É importante mencionar que não se pretende reduzir a análise de exclusão


social ao fator de gênero, é sabido que é essencial considerar a
interseccionalidade no estudo das desigualdades, para compreensão completa
dessa problemática. Ou seja, é inquestionável que mulheres, pretas, em
ocupações subalternas são os sujeitos que ocupam as posições mais baixas e
desvalorizadas na estrutura social. Porém, foge ao escopo deste estudo
analisar todas as variáveis e suas intersecções para compreensão holística do
espaço social, sendo este uma meta que extrapola os objetivos deste artigo.

Em suma, as contribuições de Bourdieu para a análise da estrutura social são


significativas, inclusive em suas limitações em relação ao tratamento do gênero
e sua percepção como aspecto não determinante de posições no espaço
social. É a partir daí, com o caminho já aberto pelo autor, que foi possível
avançar nos estudos de gênero e suas relações com o capital simbólico,
cultural e consequentemente com suas outras formas, que são essenciais para
compreensão da persistente desigualdade de gênero.

6. Considerações finais

Buscou-se, neste trabalho, compreender como o gênero afeta a relação entre


os diferentes capitais propostos por Bourdieu, especialmente os capitais
simbólico e cultural, a fim de mostrar a contribuição do autor e suas limitações.

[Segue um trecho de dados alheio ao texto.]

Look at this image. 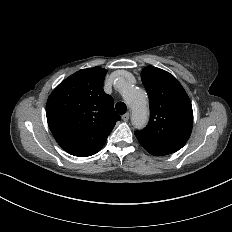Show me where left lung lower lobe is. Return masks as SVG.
I'll return each mask as SVG.
<instances>
[{
  "label": "left lung lower lobe",
  "instance_id": "0a47b994",
  "mask_svg": "<svg viewBox=\"0 0 232 232\" xmlns=\"http://www.w3.org/2000/svg\"><path fill=\"white\" fill-rule=\"evenodd\" d=\"M140 144L142 145V147L147 150L150 154L154 155V156H164V155H168L171 153H174L176 151L164 147V146H159V145H150V144H146V143H142L140 142Z\"/></svg>",
  "mask_w": 232,
  "mask_h": 232
}]
</instances>
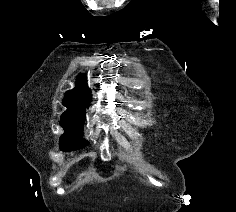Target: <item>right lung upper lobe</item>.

Bourdieu apresenta uma teoria pertinente para compreensão da valorização de


bens na economia, que responde aos paradoxos econômicos como o
“paradoxo de Van Gogh”, e nos presenteia com as definições de capital
cultural, simbólico, social e econômico.

Ao tratar o silenciamento das mulheres como principal estratégia para


dominação masculina e condená-la, Bourdieu , mesmo com seu estruturalismo
no entendimento das relações sociais, fornece aberturas essenciais para
compreensão de gênero como uma variável central no entendimento das
disposições e posições sociais. Apesar de podermos vê-lo entrelaçado por sua
própria dominação simbólica em algumas passagens, seu estudo da
dominação masculina oferece ferramentas essenciais para entender a posição
subordinada que atormenta as mulheres na sociedade.

Foi devido a sua contribuição que as pensadoras feministas complementam e


avançam os estudos das relações entre gênero e capitais, trazendo novas
leituras e entendimentos sobre os dois conceitos, principalmente
argumentando que o ser feminino pode operar como uma forma de capital
cultural, usando próprias as definições de capital de Bourdieu.